Encore faut-il savoir qu’en ce qui concerne la fiction française par exemple (1), dix écrivains seulement représentent 26 % des ventes totales (8,4 millions d’exemplaires vendus pour un chiffre d’affaires de 101 millions), selon le cabinet d’études marketing GfK. Parmi lesquels les inévitables Musso, Levy ou Pancol. Si ce « top ten » (les dix premiers) connaît une croissance de 23 % (faussant considérablement la donne), tout le reste de la production éditoriale connaît plutôt une chute libre. La loterie des best-sellers n’est pas complètement le fruit du hasard mais souvent le résultat d’un marketing savamment étudié avec une onéreuse promotion médiatique et un système de grosse diffusion ad hoc. Un livre acheté ne signifiant pas d’ailleurs un livre lu…

La plupart des clients achètent aujourd’hui les livres vedettes de maisons d’édition puissantes par un phénomène de mode (que favorise en outre le jeu des prix littéraires). Ils achètent leur dernier livre comme leur dernier vêtement de marque, car le livre est devenu un objet de consommation comme un autre. Ne comptent pour eux que les livres dont on a vu abondamment les auteurs à la télévision ou dont les ouvrages font l’objet d’une publicité outrancière et d’une présentation ostentatoire dans les grandes surfaces. Cela ne marche pas toujours (cf. les échecs de BHL…), mais cela oriente considérablement les statistiques de la loterie… Dans cet esprit, comme pour les politiciens, la question de la plupart des éditeurs n’est plus : « Qu’est-ce qu’on peut proposer de vrai, de bon ou de beau ? », mais : « Qu’est-ce qui marche aujourd’hui ? ». Le savoir­faire de la « com » et le faire-savoir du « marketing » priment le contenu du livre et l’art de l’éditeur, à la manière de l’art contemporain… Ce par quoi je connais un livre (son image) a plus d’importance que ce qu’il dit vraiment. L’habileté artificielle de son succès médiatique passe avant sa valeur intrinsèque.

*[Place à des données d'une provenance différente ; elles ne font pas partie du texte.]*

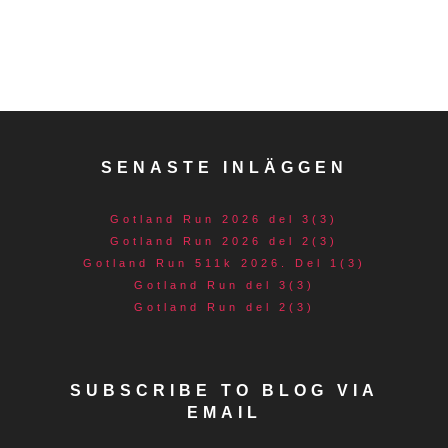
SENASTE INLÄGGEN
Gotland Run 2026 del 3(3)
Gotland Run 2026 del 2(3)
Gotland Run 511k 2026. Del 1(3)
Gotland Run del 3(3)
Gotland Run del 2(3)
SUBSCRIBE TO BLOG VIA
EMAIL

Les bons livres aux oubliettes

Assurément quelques bons livres passent à travers ce crible, mais seulement parce qu’ils se vendent bien. Et l’on invite d’autant plus ses auteurs sur les plateaux qu’ils « vendent », passant outre le fait qu’ils soient politiquement incorrects. Mais pour ces quelques livres ayant ainsi franchi le mur du son médiatique et de la pensée unique, combien d’autres, tout aussi excellents, seront passés aux oubliettes de la reconnaissance à cause d’un système qui concentre toujours plus le succès et la richesse aux mains de quelques-uns et accroît toujours plus les infortunes et la pauvreté des autres dans un écart aussi scandaleux que celui du salaire des grands patrons et de leurs employés… Nous l’avons déjà dit : il y a pour les petits éditeurs le même problème analogiquement que pour les petits artisans face à la production industrielle : quelle que soit la qualité de leurs « produits », ils sont victimes de la sélection artificielle du capitalisme libéral, les gros étouffant les petits, sous la loi du seul profit. Ce qui est un drame pour la production artisanale ou paysanne l’est encore plus pour la production culturelle. D’où l’urgence de réfléchir à des voies alternatives pour rompre avec cette dérive mercantile de l’industrie du livre.   

1. Chez les 53 % de Français qui achètent au moins un livre par an, la préférence va d’abord au roman avec 25 % des ventes, puis aux livres pour la jeunesse : 21 %, aux ouvrages dédiés aux loisirs et à la vie pratique : 13 %, à la BD : 6 %, enfin aux essais et aux documents d’actualité : 3 %… Mais en quatre ans, le roman a perdu environ 6 % de lecteurs et les livres pratiques 11 %.